_Data listing_
= = = = = = =
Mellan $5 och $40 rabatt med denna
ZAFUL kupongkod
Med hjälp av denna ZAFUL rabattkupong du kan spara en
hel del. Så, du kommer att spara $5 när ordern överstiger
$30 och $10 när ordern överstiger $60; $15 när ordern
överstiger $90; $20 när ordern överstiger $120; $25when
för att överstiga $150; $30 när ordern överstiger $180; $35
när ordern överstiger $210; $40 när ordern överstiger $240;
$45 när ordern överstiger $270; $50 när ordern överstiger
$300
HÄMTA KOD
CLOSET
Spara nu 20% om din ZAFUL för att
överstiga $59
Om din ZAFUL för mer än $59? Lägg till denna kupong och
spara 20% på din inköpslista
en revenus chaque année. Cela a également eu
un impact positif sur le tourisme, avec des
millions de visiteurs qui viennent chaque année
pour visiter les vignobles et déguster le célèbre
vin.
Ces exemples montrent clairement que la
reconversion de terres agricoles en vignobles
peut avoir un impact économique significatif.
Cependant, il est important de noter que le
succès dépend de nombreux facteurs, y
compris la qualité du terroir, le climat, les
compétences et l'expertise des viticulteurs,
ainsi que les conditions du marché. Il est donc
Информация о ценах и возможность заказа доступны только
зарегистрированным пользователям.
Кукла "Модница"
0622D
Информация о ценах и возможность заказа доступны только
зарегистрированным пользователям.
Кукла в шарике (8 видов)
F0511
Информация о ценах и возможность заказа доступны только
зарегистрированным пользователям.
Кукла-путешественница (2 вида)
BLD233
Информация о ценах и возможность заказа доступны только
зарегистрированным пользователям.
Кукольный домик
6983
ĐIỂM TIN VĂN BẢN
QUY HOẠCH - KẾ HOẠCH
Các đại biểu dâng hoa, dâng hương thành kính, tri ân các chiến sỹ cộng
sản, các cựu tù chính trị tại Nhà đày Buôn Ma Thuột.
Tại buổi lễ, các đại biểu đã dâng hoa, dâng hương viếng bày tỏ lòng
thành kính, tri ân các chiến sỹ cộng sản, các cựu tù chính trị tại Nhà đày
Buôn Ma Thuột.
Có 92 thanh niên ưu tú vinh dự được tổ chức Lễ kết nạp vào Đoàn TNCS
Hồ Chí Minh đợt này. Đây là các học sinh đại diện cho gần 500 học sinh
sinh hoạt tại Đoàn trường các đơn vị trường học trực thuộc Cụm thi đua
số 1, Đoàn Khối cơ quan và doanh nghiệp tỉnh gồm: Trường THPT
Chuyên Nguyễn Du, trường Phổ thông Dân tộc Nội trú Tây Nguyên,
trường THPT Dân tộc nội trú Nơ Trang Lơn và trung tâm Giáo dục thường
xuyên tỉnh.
= = = = = = =
_Goal of the exercise_
Output each entry precisely as given.

_Exercise solution_
Mellan $5 och $40 rabatt med denna
ZAFUL kupongkod
Med hjälp av denna ZAFUL rabattkupong du kan spara en
hel del. Så, du kommer att spara $5 när ordern överstiger
$30 och $10 när ordern överstiger $60; $15 när ordern
överstiger $90; $20 när ordern överstiger $120; $25when
för att överstiga $150; $30 när ordern överstiger $180; $35
när ordern överstiger $210; $40 när ordern överstiger $240;
$45 när ordern överstiger $270; $50 när ordern överstiger
$300
HÄMTA KOD
CLOSET
Spara nu 20% om din ZAFUL för att
överstiga $59
Om din ZAFUL för mer än $59? Lägg till denna kupong och
spara 20% på din inköpslista
en revenus chaque année. Cela a également eu
un impact positif sur le tourisme, avec des
millions de visiteurs qui viennent chaque année
pour visiter les vignobles et déguster le célèbre
vin.
Ces exemples montrent clairement que la
reconversion de terres agricoles en vignobles
peut avoir un impact économique significatif.
Cependant, il est important de noter que le
succès dépend de nombreux facteurs, y
compris la qualité du terroir, le climat, les
compétences et l'expertise des viticulteurs,
ainsi que les conditions du marché. Il est donc
Информация о ценах и возможность заказа доступны только
зарегистрированным пользователям.
Кукла "Модница"
0622D
Информация о ценах и возможность заказа доступны только
зарегистрированным пользователям.
Кукла в шарике (8 видов)
F0511
Информация о ценах и возможность заказа доступны только
зарегистрированным пользователям.
Кукла-путешественница (2 вида)
BLD233
Информация о ценах и возможность заказа доступны только
зарегистрированным пользователям.
Кукольный домик
6983
ĐIỂM TIN VĂN BẢN
QUY HOẠCH - KẾ HOẠCH
Các đại biểu dâng hoa, dâng hương thành kính, tri ân các chiến sỹ cộng
sản, các cựu tù chính trị tại Nhà đày Buôn Ma Thuột.
Tại buổi lễ, các đại biểu đã dâng hoa, dâng hương viếng bày tỏ lòng
thành kính, tri ân các chiến sỹ cộng sản, các cựu tù chính trị tại Nhà đày
Buôn Ma Thuột.
Có 92 thanh niên ưu tú vinh dự được tổ chức Lễ kết nạp vào Đoàn TNCS
Hồ Chí Minh đợt này. Đây là các học sinh đại diện cho gần 500 học sinh
sinh hoạt tại Đoàn trường các đơn vị trường học trực thuộc Cụm thi đua
số 1, Đoàn Khối cơ quan và doanh nghiệp tỉnh gồm: Trường THPT
Chuyên Nguyễn Du, trường Phổ thông Dân tộc Nội trú Tây Nguyên,
trường THPT Dân tộc nội trú Nơ Trang Lơn và trung tâm Giáo dục thường
xuyên tỉnh.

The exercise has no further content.